Just when you thought physics were gone for good I invite you to remember this principle: No two objects can occupy the same space at the same time. Well, I guess you know that, as it’s the same principle that applies when you are trying to make room for your kids rehearsal on Tuesday morning in an already overloaded agenda. It’s that precise moment when you are trying to make everything fit only to realize that you have to take something out in order to put something in. It’s as simple asthat; if you’re trying to decide between making your lunch date and safe driving, you need to take something out in order to put something else in and accomplish your goal. It’s not always the smartest, safest choice either, but let’s face it, that’s what normally happens.
No two objects (or thoughts) can occupy the same place at the same time and change management is no exception – as soon as we start implementing change, even at the early stages we soon realize there are some behaviors, habits, practices and policies that need to be changed in order to meet the goals. Unfortunately, these behaviors, habits and policies are strictly linked to people, and human beings are not always willing to change at the needed pace or in the same direction, and here is where the utopian approach to change usually comes in.
Who wants trouble? Me neither, and that’s precisely why most leaders are tempted to promise things they are not really sure of. They don’t do it because they want to create trouble, they do it because they don’t know better, as that’s the best way they know to keep things calm. Understandably they want everyone to be happy, to remain calm and keep working, and they suffer from the utopian approach to change.

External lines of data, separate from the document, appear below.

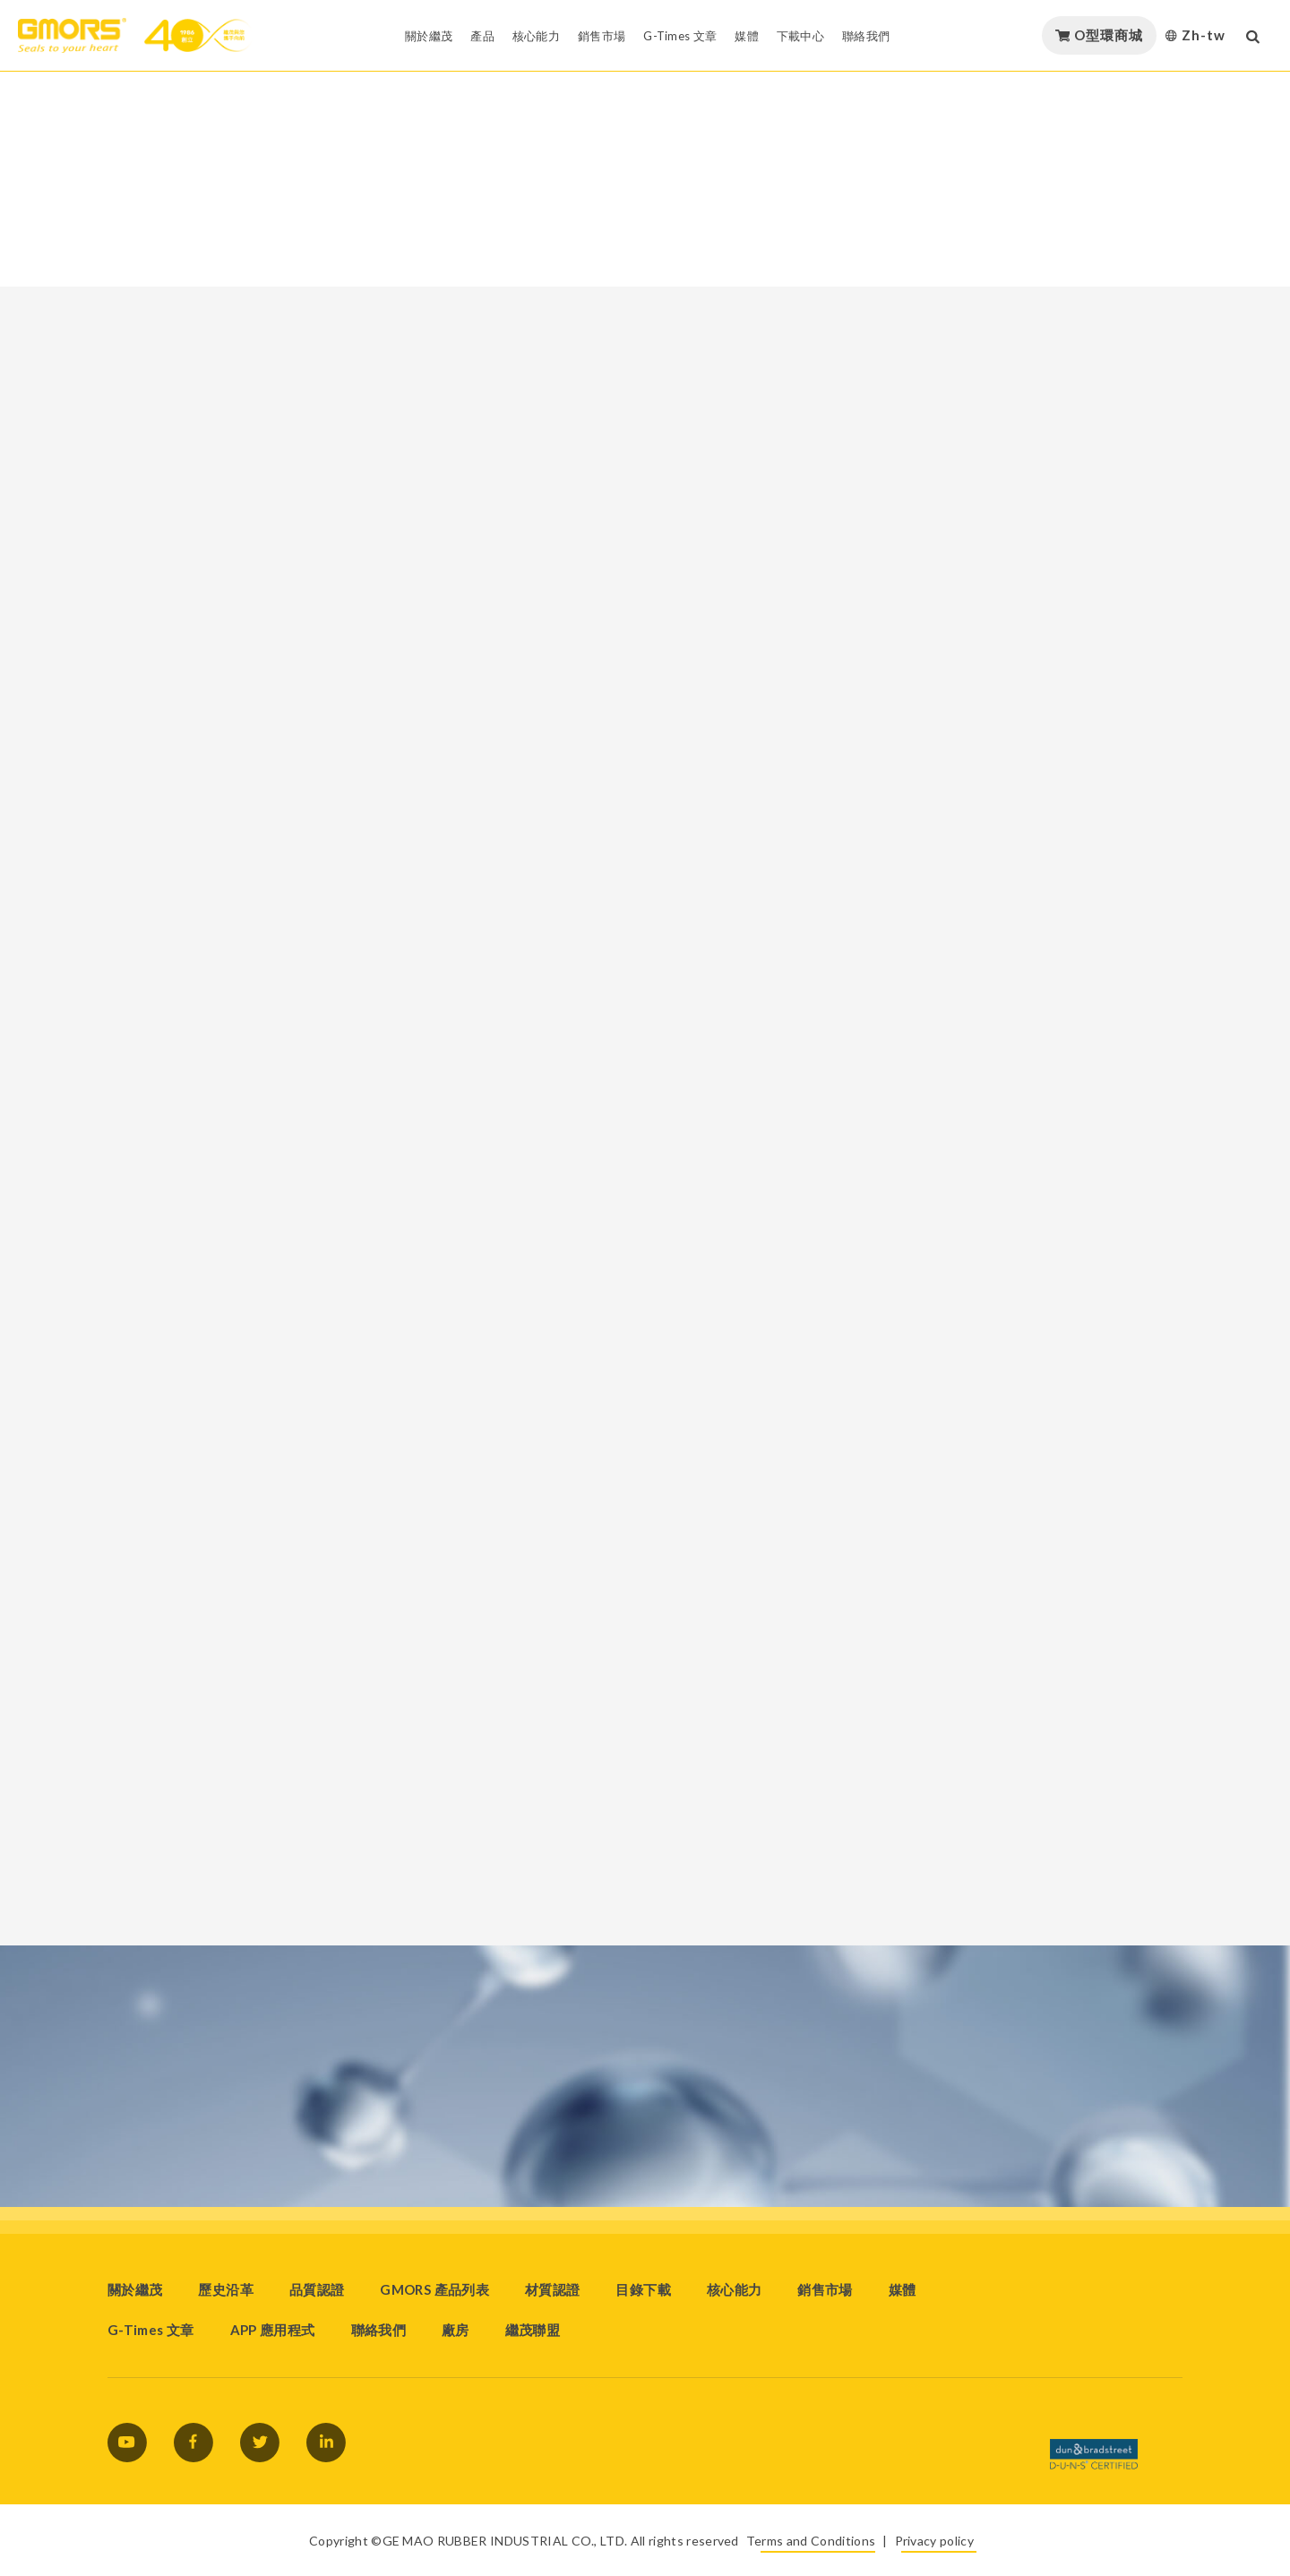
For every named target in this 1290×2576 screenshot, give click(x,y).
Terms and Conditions (810, 2540)
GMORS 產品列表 (434, 2289)
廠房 (455, 2330)
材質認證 (552, 2289)
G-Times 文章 (151, 2330)
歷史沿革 (225, 2289)
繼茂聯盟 (532, 2330)
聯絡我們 (378, 2330)
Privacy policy (934, 2540)
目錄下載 (642, 2289)
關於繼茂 (135, 2289)
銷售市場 (824, 2289)
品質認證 (316, 2289)
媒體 (902, 2289)
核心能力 (734, 2289)
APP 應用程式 (272, 2330)
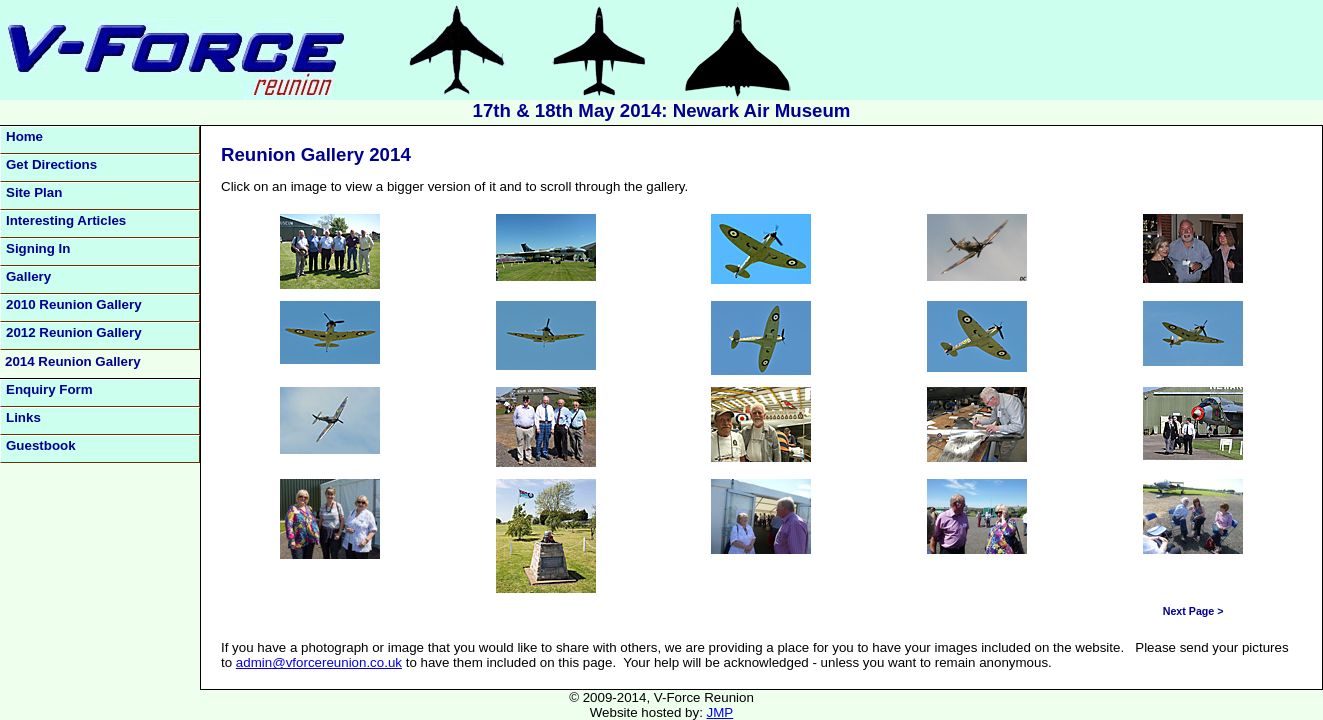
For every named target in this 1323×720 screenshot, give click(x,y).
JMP (720, 712)
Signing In (38, 248)
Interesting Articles (66, 220)
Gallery (28, 276)
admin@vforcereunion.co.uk (319, 662)
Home (24, 136)
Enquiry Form (49, 389)
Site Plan (34, 192)
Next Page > (1193, 611)
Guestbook (41, 445)
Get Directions (51, 164)
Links (23, 417)
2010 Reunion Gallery (74, 304)
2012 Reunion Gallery (74, 332)
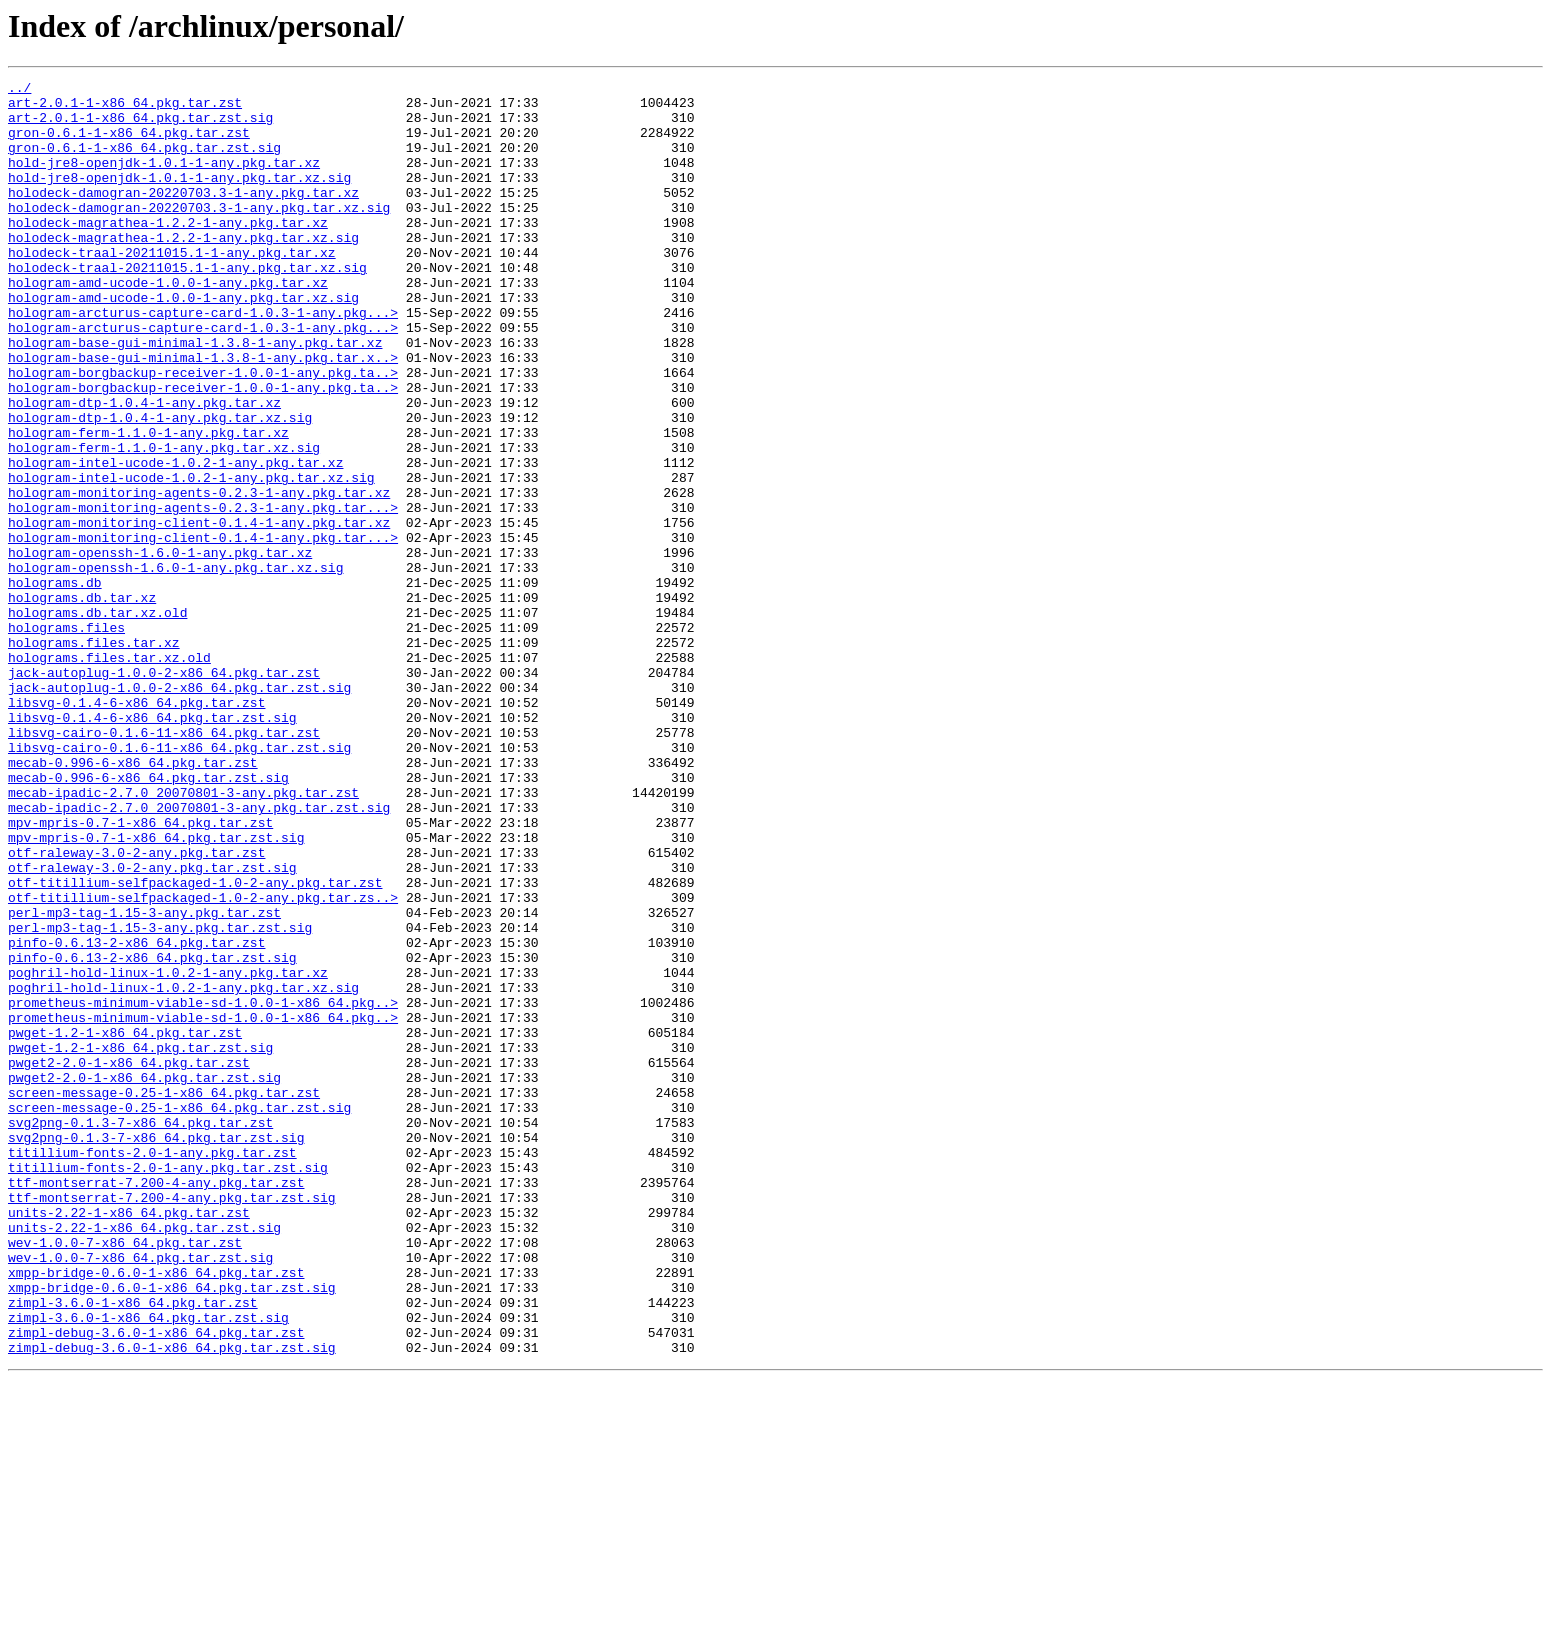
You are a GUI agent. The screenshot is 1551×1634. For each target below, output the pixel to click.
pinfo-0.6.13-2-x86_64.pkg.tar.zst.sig (152, 1134)
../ (19, 90)
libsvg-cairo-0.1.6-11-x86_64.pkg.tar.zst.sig (179, 882)
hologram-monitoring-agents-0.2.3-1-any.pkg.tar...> (203, 594)
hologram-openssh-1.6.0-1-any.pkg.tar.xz (160, 648)
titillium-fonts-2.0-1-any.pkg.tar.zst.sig (168, 1386)
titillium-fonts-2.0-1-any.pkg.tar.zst (152, 1368)
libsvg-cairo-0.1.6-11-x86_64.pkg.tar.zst (164, 864)
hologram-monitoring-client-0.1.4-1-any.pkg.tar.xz (199, 612)
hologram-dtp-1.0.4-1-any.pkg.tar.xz (144, 468)
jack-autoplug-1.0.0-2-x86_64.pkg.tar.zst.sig (179, 810)
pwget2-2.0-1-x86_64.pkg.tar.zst (129, 1260)
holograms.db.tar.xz (82, 702)
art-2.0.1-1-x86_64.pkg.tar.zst (125, 108)
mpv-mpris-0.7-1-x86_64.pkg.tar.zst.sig (156, 990)
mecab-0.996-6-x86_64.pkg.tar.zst (133, 900)
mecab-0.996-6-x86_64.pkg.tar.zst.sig (148, 918)
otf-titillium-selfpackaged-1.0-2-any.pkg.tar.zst (195, 1044)
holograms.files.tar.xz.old (109, 774)
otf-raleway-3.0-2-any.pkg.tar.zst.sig (152, 1026)
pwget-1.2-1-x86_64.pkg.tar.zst (125, 1224)
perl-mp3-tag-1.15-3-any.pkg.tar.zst (144, 1080)
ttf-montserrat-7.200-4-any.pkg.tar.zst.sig (172, 1422)
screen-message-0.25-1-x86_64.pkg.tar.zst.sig (179, 1314)
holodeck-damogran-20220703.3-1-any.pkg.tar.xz (183, 216)
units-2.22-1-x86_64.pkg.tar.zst (129, 1440)
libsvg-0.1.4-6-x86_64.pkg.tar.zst (136, 828)
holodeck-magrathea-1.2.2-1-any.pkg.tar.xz (168, 252)
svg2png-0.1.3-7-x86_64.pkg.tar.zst (140, 1332)
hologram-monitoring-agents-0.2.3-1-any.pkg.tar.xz (199, 576)
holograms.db (55, 684)
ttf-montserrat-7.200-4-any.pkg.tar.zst (156, 1404)
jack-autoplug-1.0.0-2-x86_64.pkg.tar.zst (164, 792)
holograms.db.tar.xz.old (97, 720)
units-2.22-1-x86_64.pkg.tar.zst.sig (144, 1458)
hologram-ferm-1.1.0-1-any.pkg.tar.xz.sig (164, 522)
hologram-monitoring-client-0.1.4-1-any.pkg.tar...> (203, 630)
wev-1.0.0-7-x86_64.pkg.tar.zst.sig (140, 1494)
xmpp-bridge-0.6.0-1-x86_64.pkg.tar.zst (156, 1512)
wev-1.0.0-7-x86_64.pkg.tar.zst (125, 1476)
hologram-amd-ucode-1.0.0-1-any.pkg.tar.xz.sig (183, 342)
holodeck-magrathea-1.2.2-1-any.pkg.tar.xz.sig (183, 270)
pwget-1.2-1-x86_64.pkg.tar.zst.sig (140, 1242)
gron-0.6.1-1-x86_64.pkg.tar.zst (129, 144)
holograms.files (66, 738)
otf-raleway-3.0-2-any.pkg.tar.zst (136, 1008)
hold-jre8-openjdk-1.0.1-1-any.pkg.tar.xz (164, 180)
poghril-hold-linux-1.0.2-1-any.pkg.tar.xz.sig (183, 1170)
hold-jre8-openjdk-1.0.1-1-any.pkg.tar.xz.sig (179, 198)
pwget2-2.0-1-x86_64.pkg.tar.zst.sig (144, 1278)
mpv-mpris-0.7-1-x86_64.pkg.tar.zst (140, 972)
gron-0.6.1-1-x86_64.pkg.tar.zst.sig (144, 162)
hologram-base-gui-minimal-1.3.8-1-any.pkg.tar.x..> (203, 414)
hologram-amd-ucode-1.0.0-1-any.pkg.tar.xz (168, 324)
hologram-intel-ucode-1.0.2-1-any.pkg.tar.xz (175, 540)
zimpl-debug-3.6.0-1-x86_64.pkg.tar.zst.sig (172, 1602)
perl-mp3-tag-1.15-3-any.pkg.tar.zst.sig (160, 1098)
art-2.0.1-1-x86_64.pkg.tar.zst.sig (140, 126)
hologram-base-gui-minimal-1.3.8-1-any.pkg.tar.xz (195, 396)
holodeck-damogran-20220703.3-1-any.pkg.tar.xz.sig (199, 234)
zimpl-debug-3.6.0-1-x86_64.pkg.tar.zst (156, 1584)
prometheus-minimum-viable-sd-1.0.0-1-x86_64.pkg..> (203, 1188)
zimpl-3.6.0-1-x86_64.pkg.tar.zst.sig (148, 1566)
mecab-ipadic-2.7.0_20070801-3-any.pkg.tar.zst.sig (199, 954)
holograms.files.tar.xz (94, 756)
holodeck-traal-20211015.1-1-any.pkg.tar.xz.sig (187, 306)
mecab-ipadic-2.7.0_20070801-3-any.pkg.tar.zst (183, 936)
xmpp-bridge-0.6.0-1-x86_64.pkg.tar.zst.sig (172, 1530)
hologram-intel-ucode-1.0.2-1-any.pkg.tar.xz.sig (191, 558)
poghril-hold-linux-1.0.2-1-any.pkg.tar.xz (168, 1152)
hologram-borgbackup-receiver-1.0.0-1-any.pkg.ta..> (203, 432)
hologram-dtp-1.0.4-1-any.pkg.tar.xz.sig (160, 486)
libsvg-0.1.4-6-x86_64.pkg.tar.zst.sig (152, 846)
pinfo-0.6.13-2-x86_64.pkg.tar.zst (136, 1116)
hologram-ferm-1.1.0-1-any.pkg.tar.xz (148, 504)
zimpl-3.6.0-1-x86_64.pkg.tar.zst (133, 1548)
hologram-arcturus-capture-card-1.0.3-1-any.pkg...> (203, 360)
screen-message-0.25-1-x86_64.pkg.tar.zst (164, 1296)
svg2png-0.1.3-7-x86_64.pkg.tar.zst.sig (156, 1350)
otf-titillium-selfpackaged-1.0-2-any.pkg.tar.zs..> (203, 1062)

The utopian leader usually promises a painless, effortless, seamless journey through change; in other words they promise a change without change, as bizarre as it sounds. And that’s exactly what they do; they would literally bend over backwards to ensure everyone is able to stay the same, do the same and still survive change. Well, that may be possible… in Utopia!
The problem with this type of approach towards change is that it is not sustainable, creates no sense of urgency, develops no ownership and, worst of all, it doesn’t promote change in the most important factor of the whole equation: your teammates. Not to mention that the utopian leader usually ends-up burnt out or seen as a liar since he didn’t get to keep his promise.
Change is good; the sooner you accept the things you’ve lost (because this is not utopia and you’ll always lose something when you change), the sooner you’ll be ready to grab whatever comes next, I remember seeing my bank account going from six figures into the red in just a couple of days after being kidnapped. That’s a big change, and it definitely creates a sense of uncertainty everywhere. I wasn’t sure about making it back home, about finding my family still alive, I wasn’t certain about anything, indeed UNCERTAINTY was written all over my life with capital letters and the only way I could deal with it was accepting what I was going through, accepting that some things were gone for good and I had to work with the facts, understand the consequences of my decisions, and have a clear perception of the importance of the whole situation. I had all the information I needed to make my decisions. In a situation like this a utopian boss would’ve gotten me killed.
Lots of managers, directors, supervisors, coordinators and project leaders suffer what I call “The Utopian Boss Syndrome” and are unknowingly and unwillingly “killing” their employees and teammates by keeping information they really need to make good, well-informed decisions.
If you are reading this and your company is going through change (every company is) please don’t “kill” your employees, but rather help them survive by making sure they understand the main goal and the consequences of not getting there. In other words, communicate, communicate and once again communicate, after all, when talking about change, there is no such thing as over-communication.
Every time I deliver my Keynote: How real leader face crisis, people ask me how I managed to survive, to negotiate the ransom and deal with all this uncertainty. The answer is simple: “I accepted change was going to happen with or without me. I just decided I wanted to be part of it,” and believe me, every day when I look at my wife and kids I know I made the right choice, I got to see beyond the change and into what change might bring, a vision worth having a future worth seeing.